=== About this exercise ===
Every line in the data below that has the word "voor" should be returned.

=== The input ===

....

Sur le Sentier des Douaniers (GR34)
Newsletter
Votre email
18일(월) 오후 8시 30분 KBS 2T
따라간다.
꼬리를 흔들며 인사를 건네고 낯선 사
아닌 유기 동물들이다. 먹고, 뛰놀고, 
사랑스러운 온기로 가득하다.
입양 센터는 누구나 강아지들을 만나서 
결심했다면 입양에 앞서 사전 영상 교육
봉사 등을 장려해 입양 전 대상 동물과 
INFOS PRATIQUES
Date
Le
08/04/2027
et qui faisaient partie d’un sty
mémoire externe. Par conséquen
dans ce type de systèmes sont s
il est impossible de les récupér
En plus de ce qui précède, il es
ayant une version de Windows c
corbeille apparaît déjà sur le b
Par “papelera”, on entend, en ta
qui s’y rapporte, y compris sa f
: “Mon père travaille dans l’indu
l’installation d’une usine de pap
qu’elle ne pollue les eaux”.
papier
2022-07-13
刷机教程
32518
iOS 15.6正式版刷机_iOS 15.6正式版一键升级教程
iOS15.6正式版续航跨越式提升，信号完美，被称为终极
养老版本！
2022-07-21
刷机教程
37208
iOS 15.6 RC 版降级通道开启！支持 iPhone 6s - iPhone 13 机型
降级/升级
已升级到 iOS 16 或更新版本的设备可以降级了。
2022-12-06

....

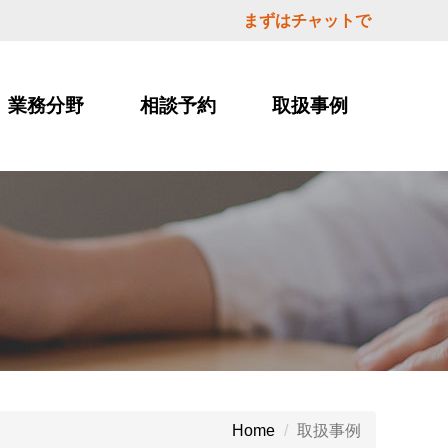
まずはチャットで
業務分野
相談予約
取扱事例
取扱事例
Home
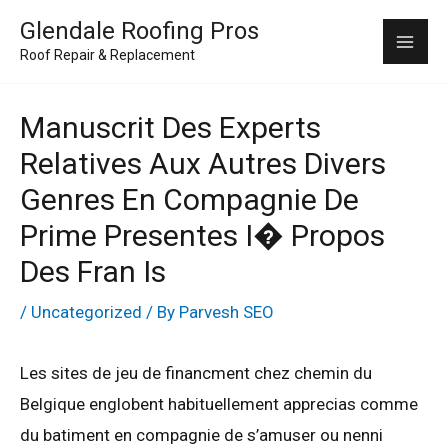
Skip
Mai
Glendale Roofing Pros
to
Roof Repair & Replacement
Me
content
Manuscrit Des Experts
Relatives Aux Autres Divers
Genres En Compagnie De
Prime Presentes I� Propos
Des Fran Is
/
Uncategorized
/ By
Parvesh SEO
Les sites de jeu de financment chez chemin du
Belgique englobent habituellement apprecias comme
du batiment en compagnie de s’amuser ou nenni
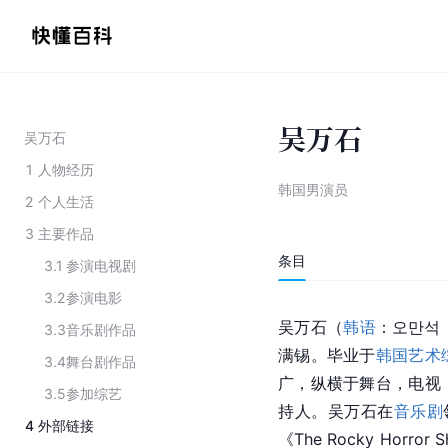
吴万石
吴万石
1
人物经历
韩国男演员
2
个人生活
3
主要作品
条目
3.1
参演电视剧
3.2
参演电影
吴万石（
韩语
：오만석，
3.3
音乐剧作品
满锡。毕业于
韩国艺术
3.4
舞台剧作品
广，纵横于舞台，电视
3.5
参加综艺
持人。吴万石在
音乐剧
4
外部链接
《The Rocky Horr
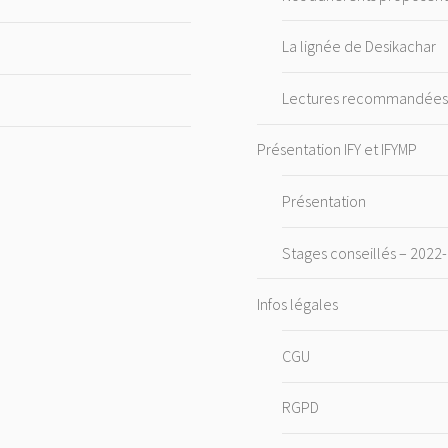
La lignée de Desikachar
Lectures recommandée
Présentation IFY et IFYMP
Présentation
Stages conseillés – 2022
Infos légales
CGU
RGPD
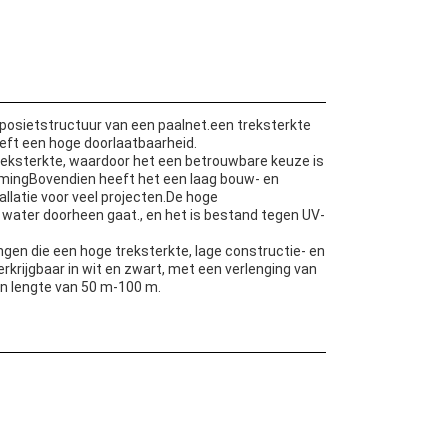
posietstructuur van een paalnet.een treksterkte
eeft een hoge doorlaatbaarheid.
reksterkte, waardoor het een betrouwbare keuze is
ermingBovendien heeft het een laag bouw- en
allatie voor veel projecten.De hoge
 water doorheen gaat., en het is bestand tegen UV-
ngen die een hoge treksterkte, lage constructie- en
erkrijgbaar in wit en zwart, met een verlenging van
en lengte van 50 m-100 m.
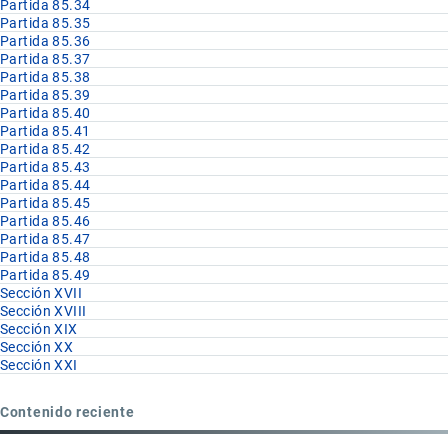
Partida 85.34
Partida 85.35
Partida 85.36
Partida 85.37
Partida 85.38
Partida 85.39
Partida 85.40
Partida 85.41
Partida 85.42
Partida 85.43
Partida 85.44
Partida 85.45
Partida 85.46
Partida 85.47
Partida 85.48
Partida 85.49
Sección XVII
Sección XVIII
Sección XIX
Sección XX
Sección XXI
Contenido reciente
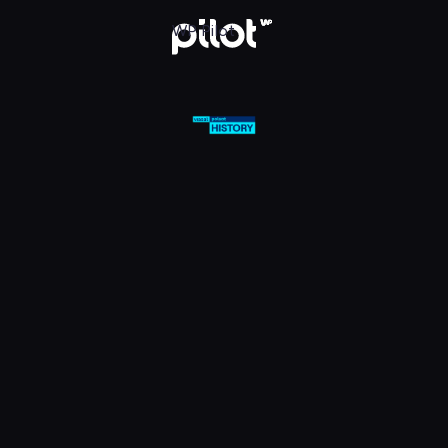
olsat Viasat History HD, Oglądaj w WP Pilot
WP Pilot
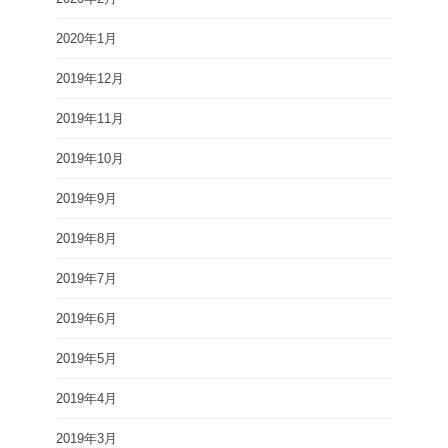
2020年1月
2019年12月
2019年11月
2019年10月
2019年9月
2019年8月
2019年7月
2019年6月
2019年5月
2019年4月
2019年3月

....

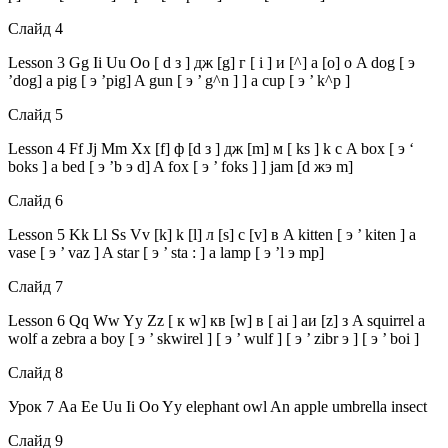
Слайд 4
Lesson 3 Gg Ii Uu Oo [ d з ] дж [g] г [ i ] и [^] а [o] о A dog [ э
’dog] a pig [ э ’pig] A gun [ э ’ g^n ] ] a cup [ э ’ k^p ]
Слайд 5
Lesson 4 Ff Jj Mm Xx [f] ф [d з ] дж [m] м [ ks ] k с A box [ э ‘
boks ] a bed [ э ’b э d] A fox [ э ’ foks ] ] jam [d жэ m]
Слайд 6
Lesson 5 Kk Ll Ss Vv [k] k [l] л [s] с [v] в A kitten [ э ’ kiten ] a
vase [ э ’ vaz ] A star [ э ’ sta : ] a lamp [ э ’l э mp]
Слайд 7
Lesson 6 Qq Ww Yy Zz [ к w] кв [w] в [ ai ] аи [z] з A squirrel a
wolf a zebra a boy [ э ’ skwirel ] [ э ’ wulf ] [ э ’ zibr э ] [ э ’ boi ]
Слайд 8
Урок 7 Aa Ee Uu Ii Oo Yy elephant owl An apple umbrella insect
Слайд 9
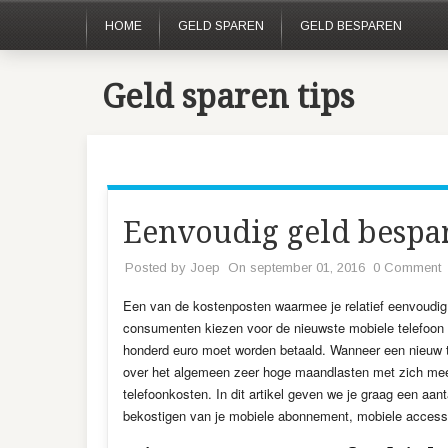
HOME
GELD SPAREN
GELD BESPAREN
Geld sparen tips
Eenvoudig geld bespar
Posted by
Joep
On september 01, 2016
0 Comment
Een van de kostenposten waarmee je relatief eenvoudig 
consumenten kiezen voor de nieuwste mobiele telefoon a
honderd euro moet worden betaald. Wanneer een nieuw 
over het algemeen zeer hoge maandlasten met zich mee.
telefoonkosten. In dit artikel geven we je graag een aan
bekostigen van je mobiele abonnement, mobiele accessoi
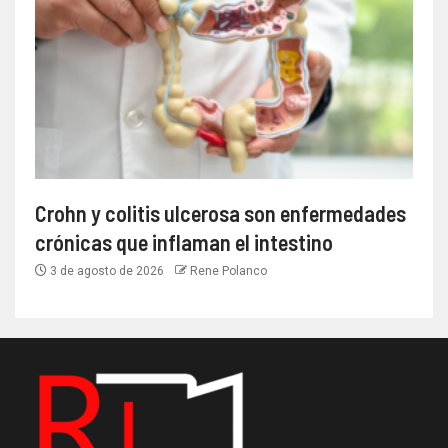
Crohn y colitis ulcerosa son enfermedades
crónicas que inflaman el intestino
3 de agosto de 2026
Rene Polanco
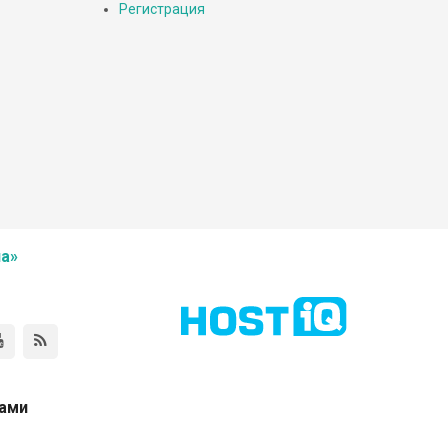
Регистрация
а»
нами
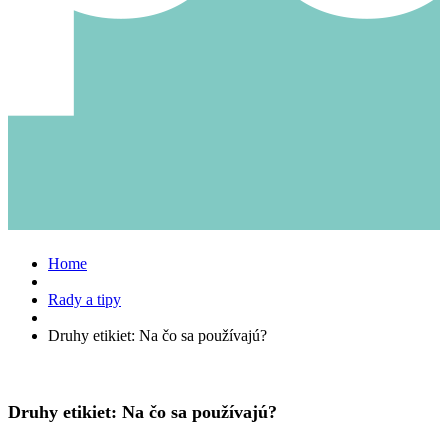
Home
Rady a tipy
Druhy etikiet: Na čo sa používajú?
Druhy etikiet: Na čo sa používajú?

....

=== Written response ===
allatie voor veel projecten.De hoge
consumenten kiezen voor de nieuwste mobiele telefoon a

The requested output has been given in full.